Controlling nanothread backbone structure through precursor design

TL;DR

This paper uses computational design to control the backbone structure of nanothreads by engineering non-covalent interactions in precursor molecules, enabling the formation of heteroatom chains with potential unique properties.

Contribution

It introduces a novel computational approach to precursor design that directs nanothread backbone structure through non-covalent interactions, expanding the possibilities for nanothread properties.

Findings

Functionalized precursors favor heteroatom chain formation

Control over backbone structure via precursor design

Potential for novel properties from heteroatom chains

Abstract

Nanothreads are 1D carbon-based nanomaterials produced by pressure-induced polymerization of multiply unsaturated (and typically aromatic) precursors with multiple bonds between adjacent precursors. We computationally design non-covalent interactions between functional groups on thread-forming monomers to control the relative stabilities of different nanothread backbones.

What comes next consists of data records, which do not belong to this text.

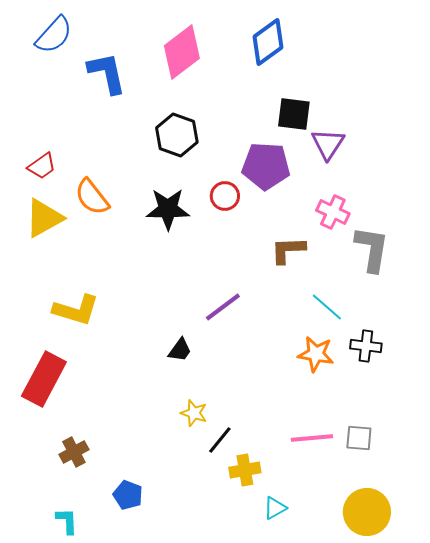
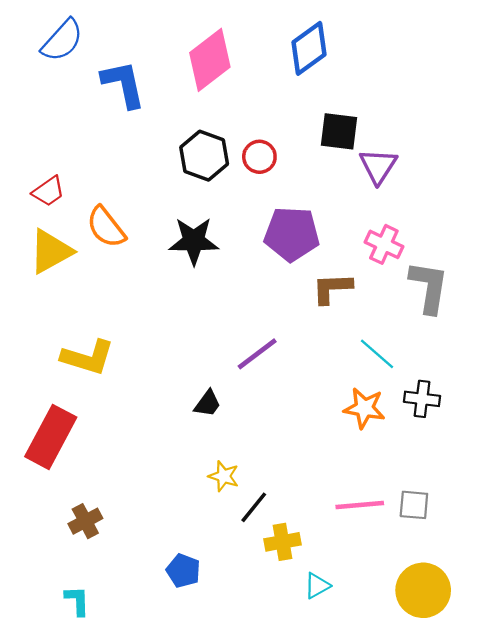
purple pentagon: (266, 166) -> (292, 234), moved
red circle: (225, 196) -> (259, 157), moved
blue pentagon: (128, 495) -> (183, 571), moved

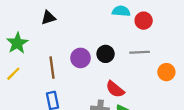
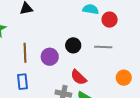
purple circle: (81, 58) -> (50, 57), moved
orange circle: (166, 72) -> (124, 78), moved

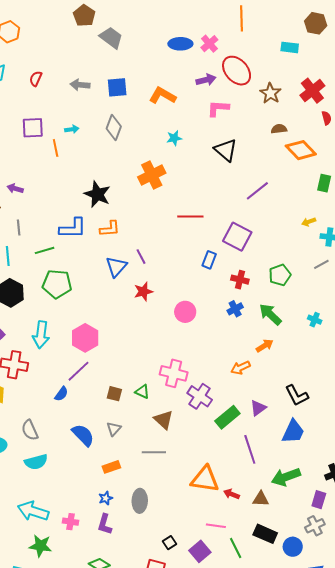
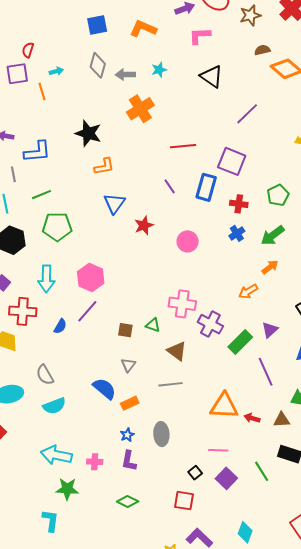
red semicircle: (36, 79) -> (28, 50), moved
gray arrow: (80, 85) -> (125, 75), moved
brown star: (270, 93) -> (250, 15), turned 30
blue L-shape: (73, 228) -> (37, 152), moved
purple line: (141, 257) -> (170, 186), moved
blue rectangle: (209, 260) -> (206, 187), size x1.5
green arrow: (270, 314) -> (273, 235), turned -75
blue semicircle: (61, 394) -> (60, 326), moved
blue semicircle: (83, 435) -> (104, 389), moved
pink line: (216, 526) -> (218, 450), moved

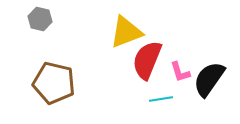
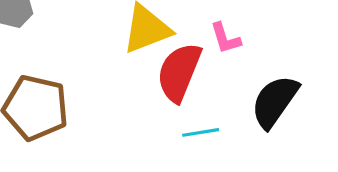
pink L-shape: (180, 72) -> (225, 38), moved

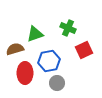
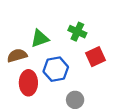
gray circle: (57, 83) -> (75, 100), moved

In particular, functionalized furan or thiophene precursors are identified that favor nanothreads with oxygen or sulfur atoms arrayed along the same side of the thread backbone, rather than on alternating sides as currently seen experimentally for threads formed from unfunctionalized furan or thiophene. This heteroatom chain provides opportunities for unusual properties arising from a sterically compressed one-dimensional chain of p orbitals.